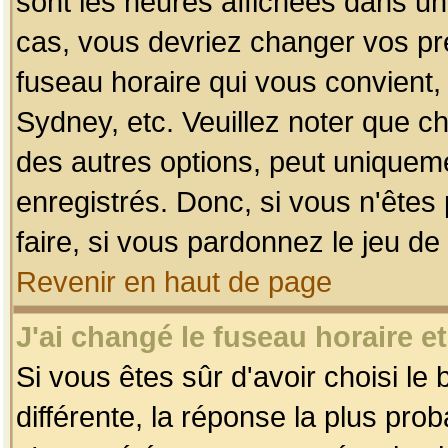
sont les heures affichées dans un f
cas, vous devriez changer vos pré
fuseau horaire qui vous convient,
Sydney, etc. Veuillez noter que c
des autres options, peut uniquemen
enregistrés. Donc, si vous n'êtes 
faire, si vous pardonnez le jeu de
Revenir en haut de page
J'ai changé le fuseau horaire et
Si vous êtes sûr d'avoir choisi le
différente, la réponse la plus pro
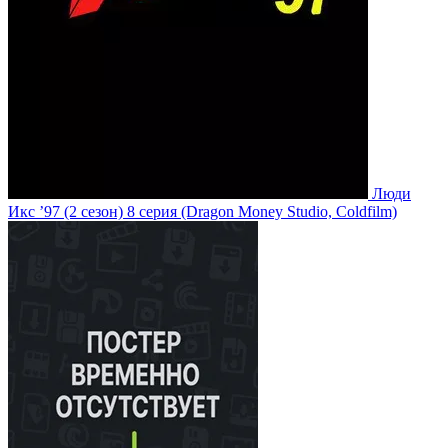
Люди
Икс ’97
(2 сезон)
8 серия
(Dragon Money Studio, Coldfilm)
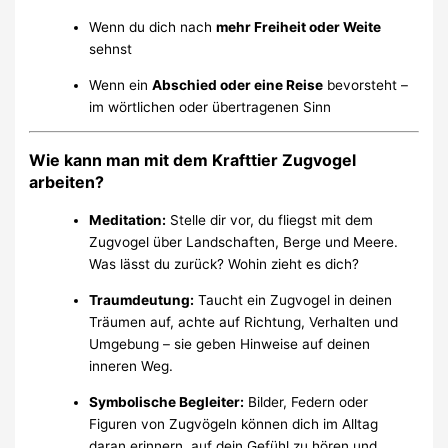
Wenn du dich nach
mehr Freiheit oder Weite
sehnst
Wenn ein
Abschied oder eine Reise
bevorsteht –
im wörtlichen oder übertragenen Sinn
Wie kann man mit dem Krafttier Zugvogel
arbeiten?
Meditation:
Stelle dir vor, du fliegst mit dem
Zugvogel über Landschaften, Berge und Meere.
Was lässt du zurück? Wohin zieht es dich?
Traumdeutung:
Taucht ein Zugvogel in deinen
Träumen auf, achte auf Richtung, Verhalten und
Umgebung – sie geben Hinweise auf deinen
inneren Weg.
Symbolische Begleiter:
Bilder, Federn oder
Figuren von Zugvögeln können dich im Alltag
daran erinnern, auf dein Gefühl zu hören und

◇ ◇ ◇

§ Directions for this task:
Reproduce the lines word for word, starting at the one holding "Zugvogel über Landschaften, Berge und Meere." and ending at the final line of the material above.

§ Exercise output:
Zugvogel über Landschaften, Berge und Meere.
Was lässt du zurück? Wohin zieht es dich?
Traumdeutung:
Taucht ein Zugvogel in deinen
Träumen auf, achte auf Richtung, Verhalten und
Umgebung – sie geben Hinweise auf deinen
inneren Weg.
Symbolische Begleiter:
Bilder, Federn oder
Figuren von Zugvögeln können dich im Alltag
daran erinnern, auf dein Gefühl zu hören und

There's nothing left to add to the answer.